What you have to do -
Each line of the data below that holds the word "Phan" is to be reported in full.

+++ Recorded information

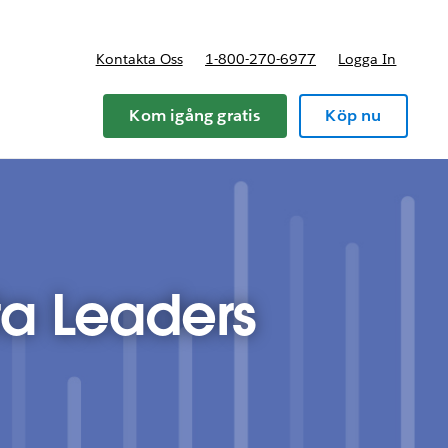
Kontakta Oss
1-800-270-6977
Logga In
riser
Kom igång gratis
Köp nu
ta Leaders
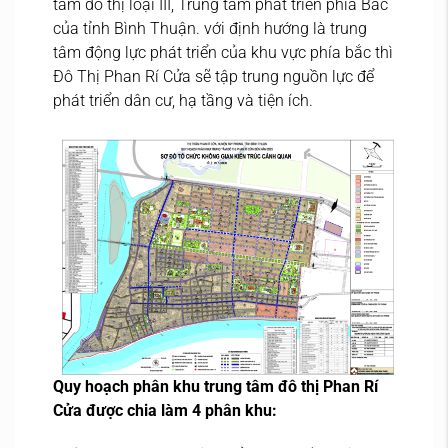
tâm đô thị loại III, Trung tâm phát triển phía Bắc
của tỉnh Bình Thuận. với định hướng là trung
tâm động lực phát triển của khu vực phía bắc thì
Đô Thị Phan Rí Cửa sẽ tập trung nguồn lực để
phát triển dân cư, hạ tầng và tiện ích.
Quy hoạch phân khu trung tâm đô thị Phan Rí
Cửa được chia làm 4 phân khu:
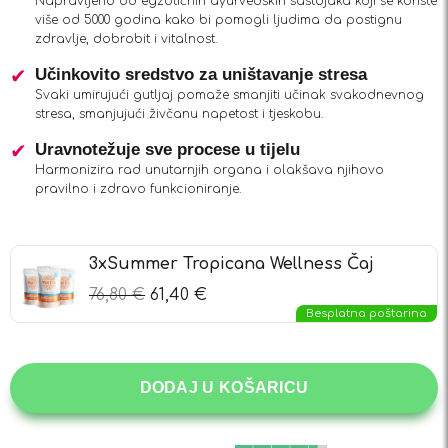
Napravljeno od egzotičnih ayurvedskih sastojaka koji se koriste
više od 5000 godina kako bi pomogli ljudima da postignu
zdravlje, dobrobit i vitalnost.
Učinkovito sredstvo za uništavanje stresa
Svaki umirujući gutljaj pomaže smanjiti učinak svakodnevnog
stresa, smanjujući živčanu napetost i tjeskobu.
Uravnotežuje sve procese u tijelu
Harmonizira rad unutarnjih organa i olakšava njihovo
pravilno i zdravo funkcioniranje.
3xSummer Tropicana Wellness Čaj
76,80
€
61,40
€
Besplatna poštarina
DODAJ U KOŠARICU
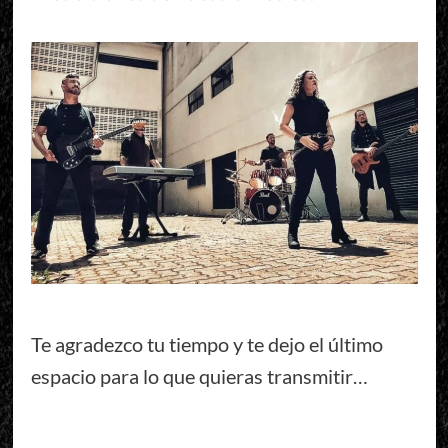
Te agradezco tu tiempo y te dejo el último
espacio para lo que quieras transmitir…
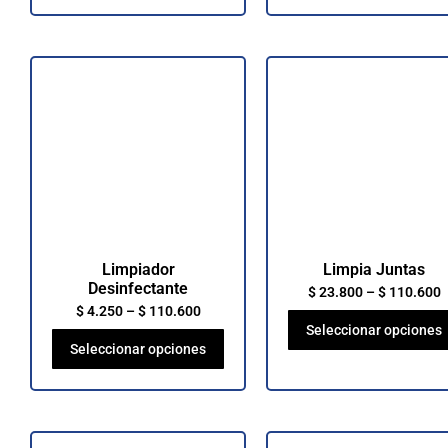
Limpiador
Limpia Juntas
Desinfectante
$
23.800
–
$
110.600
$
4.250
–
$
110.600
Seleccionar opciones
Seleccionar opciones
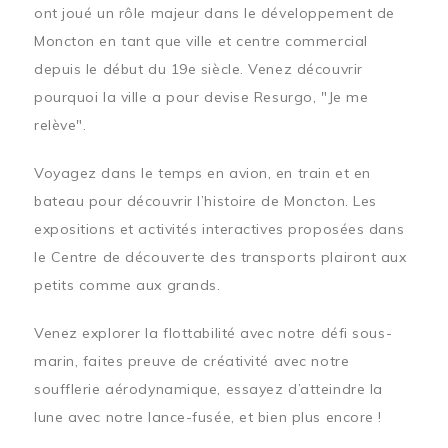
ont joué un rôle majeur dans le développement de
Moncton en tant que ville et centre commercial
depuis le début du 19e siècle. Venez découvrir
pourquoi la ville a pour devise Resurgo, "Je me
relève".
Voyagez dans le temps en avion, en train et en
bateau pour découvrir l’histoire de Moncton. Les
expositions et activités interactives proposées dans
le Centre de découverte des transports plairont aux
petits comme aux grands.
Venez explorer la flottabilité avec notre défi sous-
marin, faites preuve de créativité avec notre
soufflerie aérodynamique, essayez d’atteindre la
lune avec notre lance-fusée, et bien plus encore !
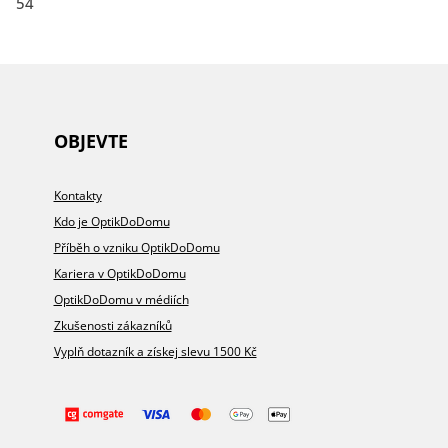
Unari blue 54
54
OBJEVTE
Kontakty
Kdo je OptikDoDomu
Příběh o vzniku OptikDoDomu
Kariera v OptikDoDomu
OptikDoDomu v médiích
Zkušenosti zákazníků
Vyplň dotazník a získej slevu 1500 Kč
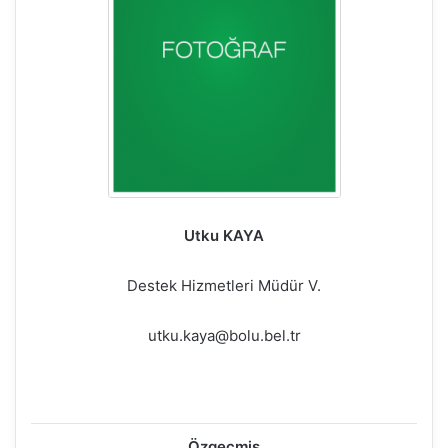
Utku KAYA
Destek Hizmetleri Müdür V.
utku.kaya@bolu.bel.tr
Özgeçmiş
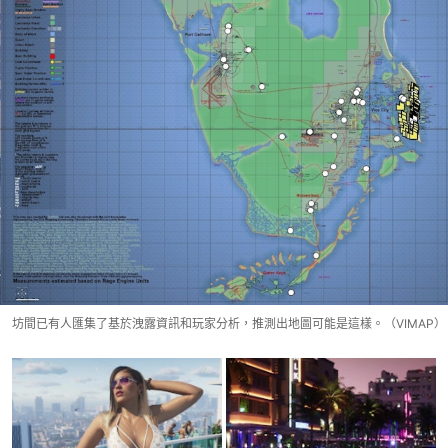
坊間已有人匯集了基於洩露資訊和玩家分析，推測出地圖可能是這樣。（VIMAP）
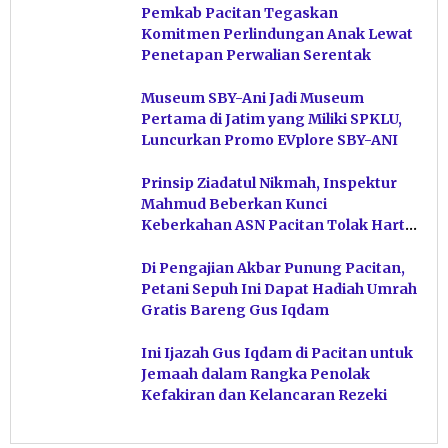
Pemkab Pacitan Tegaskan
Komitmen Perlindungan Anak Lewat
Penetapan Perwalian Serentak
Museum SBY-Ani Jadi Museum
Pertama di Jatim yang Miliki SPKLU,
Luncurkan Promo EVplore SBY-ANI
Prinsip Ziadatul Nikmah, Inspektur
Mahmud Beberkan Kunci
Keberkahan ASN Pacitan Tolak Harta
Haram
Di Pengajian Akbar Punung Pacitan,
Petani Sepuh Ini Dapat Hadiah Umrah
Gratis Bareng Gus Iqdam
Ini Ijazah Gus Iqdam di Pacitan untuk
Jemaah dalam Rangka Penolak
Kefakiran dan Kelancaran Rezeki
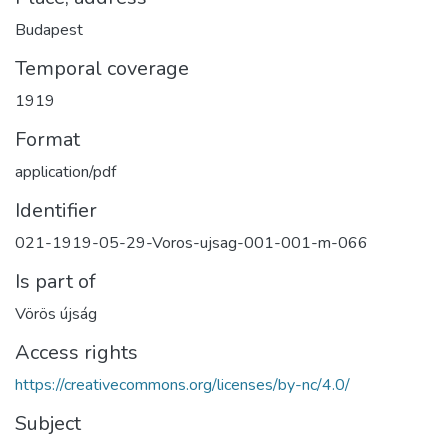
Budapest
Temporal coverage
1919
Format
application/pdf
Identifier
021-1919-05-29-Voros-ujsag-001-001-m-066
Is part of
Vörös újság
Access rights
https://creativecommons.org/licenses/by-nc/4.0/
Subject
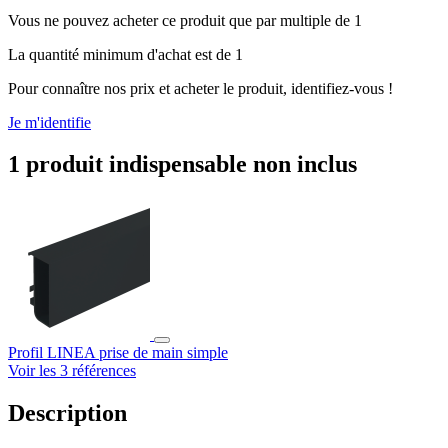
Vous ne pouvez acheter ce produit que par multiple de 1
La quantité minimum d'achat est de 1
Pour connaître nos prix et acheter le produit, identifiez-vous !
Je m'identifie
1 produit indispensable non inclus
Profil LINEA prise de main simple
Voir les 3 références
Description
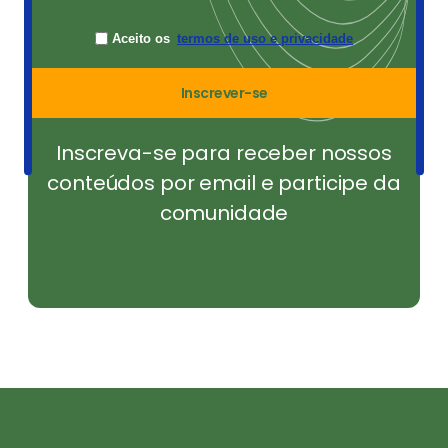
Aceito os
termos de uso e privacidade
Inscrever-se
Inscreva-se para receber nossos
conteúdos por email e participe da
comunidade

++++++

Answer for the task -
Đô Thị Phan Rí Cửa sẽ tập trung nguồn lực để
Quy hoạch phân khu trung tâm đô thị Phan Rí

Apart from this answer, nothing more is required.